The silver idol had not, however, reached the altar in triumph, for a hostile circle stood between. Giacobbe fought with his scythe, and, though wounded in several places, did not yield a hand's breadth of the stair which he had been the first to gain. Only two men were left to hold up the saint, whose enormous white head heaved and reeled grotesquely like a drunken mask. The men of Mascálico were growing furious.

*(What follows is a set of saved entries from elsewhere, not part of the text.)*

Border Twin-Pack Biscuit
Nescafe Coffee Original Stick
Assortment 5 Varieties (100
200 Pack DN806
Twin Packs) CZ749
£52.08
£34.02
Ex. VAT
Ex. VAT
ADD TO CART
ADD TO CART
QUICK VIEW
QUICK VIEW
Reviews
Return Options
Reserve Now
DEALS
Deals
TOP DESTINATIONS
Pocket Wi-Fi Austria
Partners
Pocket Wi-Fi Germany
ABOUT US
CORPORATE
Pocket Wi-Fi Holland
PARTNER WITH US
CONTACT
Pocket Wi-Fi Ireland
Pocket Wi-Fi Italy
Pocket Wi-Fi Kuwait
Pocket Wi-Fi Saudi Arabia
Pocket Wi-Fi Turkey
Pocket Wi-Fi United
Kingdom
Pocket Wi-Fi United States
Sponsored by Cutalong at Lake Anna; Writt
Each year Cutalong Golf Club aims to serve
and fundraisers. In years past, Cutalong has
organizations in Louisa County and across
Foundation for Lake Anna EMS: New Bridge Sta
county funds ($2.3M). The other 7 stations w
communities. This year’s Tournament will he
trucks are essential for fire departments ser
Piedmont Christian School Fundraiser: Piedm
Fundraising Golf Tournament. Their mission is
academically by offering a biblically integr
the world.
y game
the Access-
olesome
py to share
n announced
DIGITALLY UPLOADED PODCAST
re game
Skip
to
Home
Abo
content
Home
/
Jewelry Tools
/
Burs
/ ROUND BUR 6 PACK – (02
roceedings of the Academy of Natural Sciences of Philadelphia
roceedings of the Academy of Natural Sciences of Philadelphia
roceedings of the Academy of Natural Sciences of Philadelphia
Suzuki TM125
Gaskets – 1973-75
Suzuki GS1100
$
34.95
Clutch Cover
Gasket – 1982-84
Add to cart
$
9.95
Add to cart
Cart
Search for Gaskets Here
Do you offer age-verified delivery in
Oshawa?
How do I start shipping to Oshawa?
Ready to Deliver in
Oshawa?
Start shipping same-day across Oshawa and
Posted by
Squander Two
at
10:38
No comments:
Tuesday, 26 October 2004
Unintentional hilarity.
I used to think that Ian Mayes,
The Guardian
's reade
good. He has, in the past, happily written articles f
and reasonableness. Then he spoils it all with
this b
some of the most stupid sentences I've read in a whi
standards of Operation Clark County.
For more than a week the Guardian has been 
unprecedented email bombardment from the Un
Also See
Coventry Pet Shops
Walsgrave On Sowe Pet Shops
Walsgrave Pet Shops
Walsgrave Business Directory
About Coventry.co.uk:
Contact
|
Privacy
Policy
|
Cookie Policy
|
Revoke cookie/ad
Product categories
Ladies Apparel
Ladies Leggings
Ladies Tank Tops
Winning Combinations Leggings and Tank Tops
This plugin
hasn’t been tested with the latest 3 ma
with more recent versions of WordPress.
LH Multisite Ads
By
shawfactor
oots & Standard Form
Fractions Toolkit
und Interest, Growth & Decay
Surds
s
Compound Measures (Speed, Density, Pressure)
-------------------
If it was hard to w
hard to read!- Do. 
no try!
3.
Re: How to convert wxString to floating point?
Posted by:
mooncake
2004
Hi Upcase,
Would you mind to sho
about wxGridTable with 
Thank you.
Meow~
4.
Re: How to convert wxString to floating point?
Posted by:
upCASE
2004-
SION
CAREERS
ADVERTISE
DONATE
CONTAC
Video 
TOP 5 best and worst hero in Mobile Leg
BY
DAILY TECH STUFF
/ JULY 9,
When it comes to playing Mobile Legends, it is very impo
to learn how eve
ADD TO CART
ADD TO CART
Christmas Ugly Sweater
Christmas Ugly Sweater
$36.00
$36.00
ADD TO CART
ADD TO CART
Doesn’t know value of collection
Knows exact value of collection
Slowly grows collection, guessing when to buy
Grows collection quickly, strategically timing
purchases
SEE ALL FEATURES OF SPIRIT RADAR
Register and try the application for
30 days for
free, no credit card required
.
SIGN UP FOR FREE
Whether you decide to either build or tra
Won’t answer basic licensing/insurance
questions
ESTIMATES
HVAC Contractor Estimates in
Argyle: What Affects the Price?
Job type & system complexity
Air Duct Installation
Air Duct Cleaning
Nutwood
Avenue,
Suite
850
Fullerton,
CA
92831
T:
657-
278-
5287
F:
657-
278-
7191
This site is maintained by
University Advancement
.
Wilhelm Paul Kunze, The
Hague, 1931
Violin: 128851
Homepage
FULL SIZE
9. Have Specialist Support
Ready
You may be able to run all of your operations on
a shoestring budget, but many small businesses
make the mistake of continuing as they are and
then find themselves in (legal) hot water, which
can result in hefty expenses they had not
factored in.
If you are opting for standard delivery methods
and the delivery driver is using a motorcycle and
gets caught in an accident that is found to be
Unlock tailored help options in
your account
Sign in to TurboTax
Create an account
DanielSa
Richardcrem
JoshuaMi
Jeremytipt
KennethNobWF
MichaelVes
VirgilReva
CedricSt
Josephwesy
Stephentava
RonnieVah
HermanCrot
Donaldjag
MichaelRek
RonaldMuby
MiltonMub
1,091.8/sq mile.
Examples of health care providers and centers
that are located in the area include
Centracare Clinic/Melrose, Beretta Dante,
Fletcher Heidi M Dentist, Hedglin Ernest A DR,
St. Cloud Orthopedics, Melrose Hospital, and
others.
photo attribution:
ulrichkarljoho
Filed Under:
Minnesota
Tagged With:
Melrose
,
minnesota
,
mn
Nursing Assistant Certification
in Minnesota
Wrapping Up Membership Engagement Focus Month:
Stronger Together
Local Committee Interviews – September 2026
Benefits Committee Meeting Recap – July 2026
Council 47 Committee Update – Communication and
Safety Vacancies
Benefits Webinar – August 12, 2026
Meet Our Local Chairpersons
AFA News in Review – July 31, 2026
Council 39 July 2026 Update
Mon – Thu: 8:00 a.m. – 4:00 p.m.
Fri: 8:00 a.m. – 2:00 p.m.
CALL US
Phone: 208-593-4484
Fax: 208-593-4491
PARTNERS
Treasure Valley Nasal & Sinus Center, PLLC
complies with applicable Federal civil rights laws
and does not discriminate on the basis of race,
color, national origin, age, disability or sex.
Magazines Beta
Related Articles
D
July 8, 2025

Then San Pantaleone fell on the pavement, with a sharp, vibrant ring. As Giacobbe dashed forward to pick him up, a big devil of a man dealt him a blow with a bill-hook, which stretched him out on his back. Twice he rose and twice was struck down again. Blood covered his face, his breast, his hands, yet he persisted in getting up. Enraged by this ferocious tenacity of life, three, four, five clumsy peasants together stabbed him furiously in the belly, and the fanatic fell over, with the back of his neck against the silver bust. He turned like a flash and put his face against the metal, with his arms outspread and his legs drawn up. And San Pantaleone was lost.